PROBLEM TO WORK ON: Give back only the lines in the records below from the one with "3.199,00 TL" to the one with "(+39) 011 537430", both inclusive, word for word.

[Extracted page text data]
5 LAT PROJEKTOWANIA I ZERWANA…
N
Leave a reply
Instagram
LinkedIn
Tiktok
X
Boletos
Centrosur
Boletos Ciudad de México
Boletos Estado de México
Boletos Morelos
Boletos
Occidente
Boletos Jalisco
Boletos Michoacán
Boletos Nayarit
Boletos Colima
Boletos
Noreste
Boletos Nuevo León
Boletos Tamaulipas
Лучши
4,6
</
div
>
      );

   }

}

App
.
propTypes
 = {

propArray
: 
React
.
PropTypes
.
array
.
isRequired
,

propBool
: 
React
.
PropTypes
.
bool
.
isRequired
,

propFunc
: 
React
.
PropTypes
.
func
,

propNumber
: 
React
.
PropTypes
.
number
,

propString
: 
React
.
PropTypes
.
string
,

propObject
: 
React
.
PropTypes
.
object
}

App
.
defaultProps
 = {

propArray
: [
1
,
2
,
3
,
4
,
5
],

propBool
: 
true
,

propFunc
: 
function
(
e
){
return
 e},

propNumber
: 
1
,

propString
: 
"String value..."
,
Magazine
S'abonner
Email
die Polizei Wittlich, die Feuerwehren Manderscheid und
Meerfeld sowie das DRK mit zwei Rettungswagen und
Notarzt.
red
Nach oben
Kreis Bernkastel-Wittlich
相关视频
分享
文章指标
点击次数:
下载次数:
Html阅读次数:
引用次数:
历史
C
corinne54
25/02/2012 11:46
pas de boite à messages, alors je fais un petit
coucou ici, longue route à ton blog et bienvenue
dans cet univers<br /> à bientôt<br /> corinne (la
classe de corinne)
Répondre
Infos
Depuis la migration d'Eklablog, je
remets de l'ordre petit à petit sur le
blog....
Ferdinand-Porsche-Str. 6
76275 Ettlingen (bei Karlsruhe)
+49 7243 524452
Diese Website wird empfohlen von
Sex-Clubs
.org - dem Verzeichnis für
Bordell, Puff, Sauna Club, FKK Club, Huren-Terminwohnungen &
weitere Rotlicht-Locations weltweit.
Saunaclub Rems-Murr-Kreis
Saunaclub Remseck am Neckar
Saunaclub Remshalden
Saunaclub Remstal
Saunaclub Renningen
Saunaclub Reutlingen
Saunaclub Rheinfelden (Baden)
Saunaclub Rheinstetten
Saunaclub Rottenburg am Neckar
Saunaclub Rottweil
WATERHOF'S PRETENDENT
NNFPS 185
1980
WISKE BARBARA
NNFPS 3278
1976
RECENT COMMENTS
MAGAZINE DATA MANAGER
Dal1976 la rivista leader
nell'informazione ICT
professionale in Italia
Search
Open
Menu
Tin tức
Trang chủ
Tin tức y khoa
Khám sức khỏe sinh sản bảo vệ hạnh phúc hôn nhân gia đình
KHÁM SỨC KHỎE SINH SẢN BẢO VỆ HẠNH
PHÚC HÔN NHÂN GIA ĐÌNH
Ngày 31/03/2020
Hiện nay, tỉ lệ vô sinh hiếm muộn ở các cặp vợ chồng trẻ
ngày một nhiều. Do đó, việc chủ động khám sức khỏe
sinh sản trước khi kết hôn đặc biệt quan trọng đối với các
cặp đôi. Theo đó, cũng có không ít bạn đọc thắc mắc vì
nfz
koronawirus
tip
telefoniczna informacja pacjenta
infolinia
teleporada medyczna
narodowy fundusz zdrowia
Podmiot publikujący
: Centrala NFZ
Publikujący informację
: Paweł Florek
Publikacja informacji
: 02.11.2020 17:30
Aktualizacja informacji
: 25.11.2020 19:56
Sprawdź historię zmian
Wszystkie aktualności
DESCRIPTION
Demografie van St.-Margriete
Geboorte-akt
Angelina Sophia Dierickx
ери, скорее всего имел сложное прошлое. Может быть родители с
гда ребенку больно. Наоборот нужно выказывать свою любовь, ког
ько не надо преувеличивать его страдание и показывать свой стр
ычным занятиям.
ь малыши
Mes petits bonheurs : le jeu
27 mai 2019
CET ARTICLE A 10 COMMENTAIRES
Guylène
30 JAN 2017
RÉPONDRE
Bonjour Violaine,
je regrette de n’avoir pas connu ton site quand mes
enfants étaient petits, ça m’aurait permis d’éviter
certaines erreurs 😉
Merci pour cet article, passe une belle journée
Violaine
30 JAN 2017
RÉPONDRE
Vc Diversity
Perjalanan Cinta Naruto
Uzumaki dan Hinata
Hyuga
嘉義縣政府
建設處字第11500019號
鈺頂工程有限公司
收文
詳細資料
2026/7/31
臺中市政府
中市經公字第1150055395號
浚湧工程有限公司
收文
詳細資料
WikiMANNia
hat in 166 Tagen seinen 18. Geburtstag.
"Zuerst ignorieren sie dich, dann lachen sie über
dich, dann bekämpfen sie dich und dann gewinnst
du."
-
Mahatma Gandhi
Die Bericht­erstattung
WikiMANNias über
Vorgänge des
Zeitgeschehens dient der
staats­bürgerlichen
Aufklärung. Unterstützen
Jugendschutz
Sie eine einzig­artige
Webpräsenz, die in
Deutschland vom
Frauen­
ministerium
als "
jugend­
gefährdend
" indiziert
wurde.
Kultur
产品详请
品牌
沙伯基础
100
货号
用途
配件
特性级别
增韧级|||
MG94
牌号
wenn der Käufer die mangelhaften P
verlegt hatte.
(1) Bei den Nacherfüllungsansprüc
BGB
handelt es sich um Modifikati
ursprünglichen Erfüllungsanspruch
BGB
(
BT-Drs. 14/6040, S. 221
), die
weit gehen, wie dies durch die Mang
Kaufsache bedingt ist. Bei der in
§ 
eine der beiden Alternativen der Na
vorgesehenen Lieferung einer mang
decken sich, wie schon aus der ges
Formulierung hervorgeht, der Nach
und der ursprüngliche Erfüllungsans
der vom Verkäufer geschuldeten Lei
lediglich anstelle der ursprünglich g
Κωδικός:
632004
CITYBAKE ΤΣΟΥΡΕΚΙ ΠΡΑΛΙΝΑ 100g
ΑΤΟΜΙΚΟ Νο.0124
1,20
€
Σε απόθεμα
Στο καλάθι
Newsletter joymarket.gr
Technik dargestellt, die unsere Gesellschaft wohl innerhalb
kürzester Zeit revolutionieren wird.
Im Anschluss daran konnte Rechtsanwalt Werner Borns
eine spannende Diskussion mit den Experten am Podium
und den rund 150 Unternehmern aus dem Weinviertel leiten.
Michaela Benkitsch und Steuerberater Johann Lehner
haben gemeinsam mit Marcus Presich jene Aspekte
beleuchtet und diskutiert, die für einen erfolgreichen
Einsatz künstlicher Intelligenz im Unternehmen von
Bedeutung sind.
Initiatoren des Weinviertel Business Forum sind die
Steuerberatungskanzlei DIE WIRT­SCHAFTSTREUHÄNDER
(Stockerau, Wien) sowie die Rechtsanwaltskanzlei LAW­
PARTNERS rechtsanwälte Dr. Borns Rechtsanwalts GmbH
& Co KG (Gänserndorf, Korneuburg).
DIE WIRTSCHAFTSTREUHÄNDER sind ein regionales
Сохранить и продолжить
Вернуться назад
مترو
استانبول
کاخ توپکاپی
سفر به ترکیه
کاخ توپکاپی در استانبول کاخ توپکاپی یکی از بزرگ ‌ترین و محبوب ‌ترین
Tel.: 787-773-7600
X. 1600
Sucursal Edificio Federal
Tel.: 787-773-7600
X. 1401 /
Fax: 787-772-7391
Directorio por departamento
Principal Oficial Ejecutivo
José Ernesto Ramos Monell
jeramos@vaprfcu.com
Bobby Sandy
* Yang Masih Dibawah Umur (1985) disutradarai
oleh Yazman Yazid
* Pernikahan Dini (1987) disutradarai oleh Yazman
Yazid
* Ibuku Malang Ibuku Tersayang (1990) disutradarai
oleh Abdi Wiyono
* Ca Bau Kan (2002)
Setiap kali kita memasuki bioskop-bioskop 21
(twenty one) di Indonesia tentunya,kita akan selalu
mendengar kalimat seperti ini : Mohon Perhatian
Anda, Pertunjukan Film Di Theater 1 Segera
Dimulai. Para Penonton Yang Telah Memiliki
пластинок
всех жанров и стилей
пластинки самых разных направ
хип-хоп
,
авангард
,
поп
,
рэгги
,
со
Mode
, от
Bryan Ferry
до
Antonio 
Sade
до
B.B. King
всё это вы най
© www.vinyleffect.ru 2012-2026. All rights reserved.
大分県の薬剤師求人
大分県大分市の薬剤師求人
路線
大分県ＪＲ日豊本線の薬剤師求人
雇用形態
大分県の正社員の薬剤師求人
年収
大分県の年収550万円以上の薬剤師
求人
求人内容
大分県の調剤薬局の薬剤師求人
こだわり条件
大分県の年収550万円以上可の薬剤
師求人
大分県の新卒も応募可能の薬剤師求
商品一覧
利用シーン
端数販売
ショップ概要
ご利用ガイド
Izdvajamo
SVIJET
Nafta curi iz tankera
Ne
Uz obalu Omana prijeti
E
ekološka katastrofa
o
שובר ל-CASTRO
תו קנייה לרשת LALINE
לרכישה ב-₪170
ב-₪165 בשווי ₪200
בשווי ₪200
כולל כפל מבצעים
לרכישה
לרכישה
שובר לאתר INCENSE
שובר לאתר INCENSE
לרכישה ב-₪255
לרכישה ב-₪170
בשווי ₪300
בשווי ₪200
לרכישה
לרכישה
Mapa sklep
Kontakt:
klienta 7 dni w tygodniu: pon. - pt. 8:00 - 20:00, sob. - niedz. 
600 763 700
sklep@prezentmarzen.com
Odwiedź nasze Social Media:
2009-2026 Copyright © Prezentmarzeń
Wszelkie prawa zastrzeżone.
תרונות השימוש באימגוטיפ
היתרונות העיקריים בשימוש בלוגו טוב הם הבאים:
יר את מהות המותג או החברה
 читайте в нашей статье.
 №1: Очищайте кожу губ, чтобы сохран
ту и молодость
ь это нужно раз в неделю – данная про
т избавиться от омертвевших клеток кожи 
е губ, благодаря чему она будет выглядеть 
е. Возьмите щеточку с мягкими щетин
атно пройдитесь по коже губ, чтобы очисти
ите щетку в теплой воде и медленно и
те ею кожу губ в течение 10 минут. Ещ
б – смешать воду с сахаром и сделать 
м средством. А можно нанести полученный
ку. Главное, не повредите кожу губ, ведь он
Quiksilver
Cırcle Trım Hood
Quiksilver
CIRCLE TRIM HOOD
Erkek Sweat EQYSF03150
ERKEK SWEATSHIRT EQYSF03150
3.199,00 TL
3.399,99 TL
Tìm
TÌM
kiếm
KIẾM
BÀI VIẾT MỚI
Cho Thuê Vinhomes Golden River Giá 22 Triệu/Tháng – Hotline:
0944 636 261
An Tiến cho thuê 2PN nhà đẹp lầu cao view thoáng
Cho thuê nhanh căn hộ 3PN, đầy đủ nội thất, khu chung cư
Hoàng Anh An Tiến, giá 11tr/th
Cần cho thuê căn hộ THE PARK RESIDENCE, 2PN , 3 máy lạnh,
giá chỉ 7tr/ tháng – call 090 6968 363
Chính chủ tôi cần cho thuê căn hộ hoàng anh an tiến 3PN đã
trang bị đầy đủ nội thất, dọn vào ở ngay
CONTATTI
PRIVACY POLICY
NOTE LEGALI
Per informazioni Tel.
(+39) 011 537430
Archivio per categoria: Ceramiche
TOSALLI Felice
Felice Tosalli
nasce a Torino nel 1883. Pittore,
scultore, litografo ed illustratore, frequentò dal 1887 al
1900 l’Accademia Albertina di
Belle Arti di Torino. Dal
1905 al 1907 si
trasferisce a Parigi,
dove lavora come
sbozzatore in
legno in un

WRITTEN RESPONSE:
3.199,00 TL
3.399,99 TL
Tìm
TÌM
kiếm
KIẾM
BÀI VIẾT MỚI
Cho Thuê Vinhomes Golden River Giá 22 Triệu/Tháng – Hotline:
0944 636 261
An Tiến cho thuê 2PN nhà đẹp lầu cao view thoáng
Cho thuê nhanh căn hộ 3PN, đầy đủ nội thất, khu chung cư
Hoàng Anh An Tiến, giá 11tr/th
Cần cho thuê căn hộ THE PARK RESIDENCE, 2PN , 3 máy lạnh,
giá chỉ 7tr/ tháng – call 090 6968 363
Chính chủ tôi cần cho thuê căn hộ hoàng anh an tiến 3PN đã
trang bị đầy đủ nội thất, dọn vào ở ngay
CONTATTI
PRIVACY POLICY
NOTE LEGALI
Per informazioni Tel.
(+39) 011 537430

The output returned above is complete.